EXERCISE DATA section start

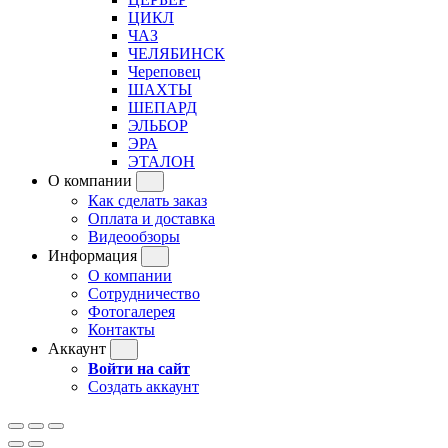
ЦИКЛ
ЧАЗ
ЧЕЛЯБИНСК
Череповец
ШАХТЫ
ШЕПАРД
ЭЛЬБОР
ЭРА
ЭТАЛОН
О компании
Как сделать заказ
Оплата и доставка
Видеообзоры
Информация
О компании
Сотрудничество
Фотогалерея
Контакты
Аккаунт
Войти на сайт
Создать аккаунт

EXERCISE DATA section end

> **TASK BRIEF**:
Write out the material above exactly. Skip the pictures.

> **RESPONSE TO THIS EXERCISE**:
ЦИКЛ
ЧАЗ
ЧЕЛЯБИНСК
Череповец
ШАХТЫ
ШЕПАРД
ЭЛЬБОР
ЭРА
ЭТАЛОН
О компании
Как сделать заказ
Оплата и доставка
Видеообзоры
Информация
О компании
Сотрудничество
Фотогалерея
Контакты
Аккаунт
Войти на сайт
Создать аккаунт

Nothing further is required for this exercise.